Une audience stratégique à Brazzaville
Une poignée de main fermement appuyée et quelques mots choisis ont ouvert, à Brazzaville, la toute première audience entre Pierre Ngolo, président du Sénat congolais, et Deo Osmund Mwapinga, nouveau secrétaire général du Forum parlementaire de la Cirgl.
La rencontre, organisée le 5 septembre dans l’enceinte feutrée du Palais des Congrès, traduisait l’importance accordée par les deux institutions à la consolidation d’un dialogue interparlementaire fluide, considéré comme un levier majeur de prévention des crises dans la région des Grands Lacs.
Des civilités à la coopération parlementaire
Pour Mwapinga, nommé en avril et entré en fonction en juin, il s’agissait d’abord d’une visite de courtoisie, mais aussi d’une étape déterminante pour inscrire son mandat sous le signe de la synergie avec les chambres législatives partenaires.
« Je suis venu me présenter et remercier le président du Sénat pour son accueil chaleureux », a-t-il expliqué à la sortie de l’audience, insistant sur l’urgence de « bâtir une unité parlementaire solide pour soutenir la paix et l’unité dans la région ».
Le Sénat congolais, pivot de la diplomatie régionale
Le président Pierre Ngolo a répondu en soulignant la « disponibilité totale » de l’institution à contribuer aux initiatives de la Cirgl, rappelant que le Sénat reste un espace de dialogue et de proposition pour tout ce qui touche à la stabilité économique et politique du Congo-Brazzaville.
Installé à Kinshasa, le secrétariat du Forum parlementaire travaille en réseau avec les assemblées nationales et sénatoriales de la sous-région pour harmoniser les législations, suivre les engagements sécuritaires et encourager une intégration économique souvent freinée par les crises transfrontalières.
Dans cette perspective, la participation régulière du Sénat congolais aux travaux du Forum est perçue comme un vecteur d’influence positive, d’autant que Brazzaville occupe une position charnière entre l’Afrique centrale atlantique et l’espace des Grands Lacs.
Selon un conseiller de la présidence du Sénat, la diplomatie parlementaire offre « un canal complémentaire aux démarches gouvernementales » : elle peut anticiper les tensions communautaires, faciliter la médiation et, à terme, soutenir les plans nationaux de relance économique.
Cirgl : missions et enjeux sécuritaires
Le Forum parlementaire, organe spécialisé de la Cirgl, conduit régulièrement des missions d’observation et de sensibilisation sur la circulation illicite des armes légères, la protection des populations civiles et le partage responsable des ressources naturelles.
En saluant cette action, Pierre Ngolo a souligné la complémentarité entre la diplomatie des exécutifs et le vote de lois adaptées aux défis sécuritaires qui traversent l’espace des Grands Lacs, théâtre de conflits récurrents et de déplacements de populations.

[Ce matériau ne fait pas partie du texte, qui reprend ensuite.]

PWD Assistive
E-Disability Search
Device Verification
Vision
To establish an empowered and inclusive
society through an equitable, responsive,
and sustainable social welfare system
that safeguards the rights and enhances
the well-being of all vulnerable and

Mwapinga, pour sa part, envisage d’instituer un mécanisme d’échange d’informations en temps réel entre les commissions défense des parlements membres, afin de renforcer l’alerte précoce et d’éviter que les violences locales ne dégénèrent en crises régionales.
Le secrétaire général a indiqué qu’une session extraordinaire du Forum pourrait être organisée dans les prochains mois à Brazzaville, offrant au Sénat congolais l’opportunité de présenter ses réformes en matière de gouvernance et son plan d’appui aux collectivités frontalières.
Stabilité et développement économique partagés
À termes, cette dynamique devrait, selon les deux responsables, nourrir « une communauté de destin où la sécurité collective devient une responsabilité partagée », sans empiéter sur la souveraineté des États, précise un communiqué conjoint diffusé après l’entretien.
Le gouvernement du Congo-Brazzaville, par la voix de plusieurs ministres, répète régulièrement que la stabilité sous-régionale constitue la clé d’une diversification économique réussie, notamment pour attirer des investissements vers les zones industrielles émergentes autour de Pointe-Noire et d’Oyo.
Dans ce contexte, la diplomatie parlementaire s’inscrit comme une extension naturelle des efforts menés par le chef de l’État, Denis Sassou Nguesso, sur la scène de la CEMAC et de l’Union africaine pour promouvoir des solutions pacifiques aux différends.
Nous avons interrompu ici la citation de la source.